The landslide spreads on forested medium slopes. Prevailing inclination is up to 30%, but locally, in the main landslide body, steep slopes (31–70%) and scarps appear. It consists of two main parts. The upper part was rotationally drifted and the extruded soil substrate and rocks blocked the water run-off from the slope. A shallow sink hole occurred here, and surface run-off was transformed to the groundwater. The highest positions of this part are at altitudes of 470 m asl. The lower part of the landslide has an altitude ranging from 409 to 465 m asl. West-east oriented gullies divide this lower part into several segments. The deepest gully is in the northern part and it reaches depths between 5–10 m. Other shallower gullies branch out mainly to the south.

3. Materials and Methods

The following assumptions supported the proposed procedure of the landslide geomorphological feature identification through different large scales in DEMs-derivatives:
  • Landslides are traditionally delineated by the visual interpretation of aerial photographs and field surveys [30]. However, this survey brings a lot of subjectivity and it is time-consuming and expensive in terms of data and workload [31]. Small landslide features can be extracted from the surface models created from the airborne LiDAR data [4].
  • Terrain topography is assumed to be a useful indicator of a slope movement. The characterization of terrain topography is essential to detect landforms changes caused by a landslide activity. One way to distinguish different landforms is to describe the surface roughness of areas. This parameter refers to the variability in elevation within a defined radius, and therefore it is very sensitive to the selected scale [32]. The surface roughness is considered to be an important indicator to measure the target topographic features of landslides [4]. Surface roughness is one of the best indicators to differentiate between stable and active landslide areas [33]. However, calculation of the maximum curvature (kmax) can be a more sensitive and efficient method to recognize, extract, and delineate particular discrete landslide features that indicate their activity from high-resolution DEMs with sub-meter cell accuracy.
  • Upper units can undergo fracturing and extension with subsequent disintegration, subsidence, and various type of movements [34]. These processes result in the formation of tension cracks, fractures, scarps, or tear-off landforms at the tops (heads) of landslide slopes. Those terrain features are commonly good indicators of failure initiation [35]. Therefore, the methodology proposed in the article aims to interpret and highlight these topographic structures.
  • The use of detailed 3D information terrain surfaces allow the investigation of slope failures at different spatial and temporal scales, including the mapping of geomorphologic features and shape recognition that can also be used to track objects or slope failures [5]. There exists large diversity of variables that can be derived from DEMs, and, from this aspect, they remain underexploited [36].
Data processing can be performed by open source or commercial software at reasonable costs [20]. Open source GIS alternatives (we used SAGA GIS, Quantum GIS and GRASS) provide many algorithms to process a variety of secondary terrain attributes and detailed elevation models-derived (DEM) variables. In any case, DEM-derived variables are scale-dependent and extent of their usability corresponds with a GIS expert’s knowledge and experiences [36]. Hierarchical multiscale geomorphometric analysis of landslide units and selected landslide features drawn from the various data sources allows recognition and classification of multiscale landslide components [4]. Geomorphological features of the studied landslide were examined at several large scales ranging from 1:1320 to 1:100.

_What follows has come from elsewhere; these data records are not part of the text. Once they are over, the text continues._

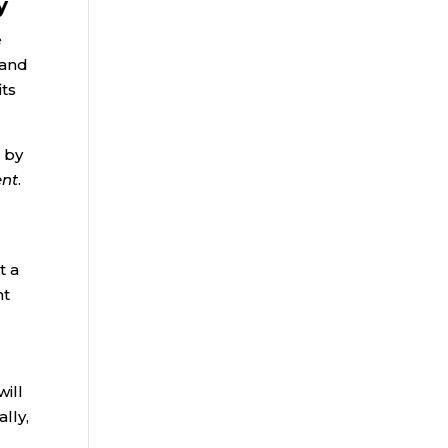
y
e
 and
its
 by
ent
.
t a
nt
ill
lly,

3.1. Data Acquisition in the Field

Three survey technologies, Airborne Laser Scanning (LiDAR), Aerial Photogrammetry performed by remotely piloted aircraft system (RPAS), and SfM Close-range photogrammetry (SfM CRP) were applied on S1, S2, and S3 segments of the study area (Figure 1c). The field survey was carried out in Spring 2011 (LiDAR) and Spring 2017 (RPAS and SFM CRP). The basic characteristics of the landslide survey technologies are summarized in Table 1 (data modified after [8]). Ground control points (GCPs) were measured using a total station Topcon GPT 9003M and a geodetic dual-frequency Topcon Hiper SK GNSS receiver with the Internet-enabled Slovak permanent observation service providing real-time data corrections with accuracies ranging from 0.02 to 0.04 m.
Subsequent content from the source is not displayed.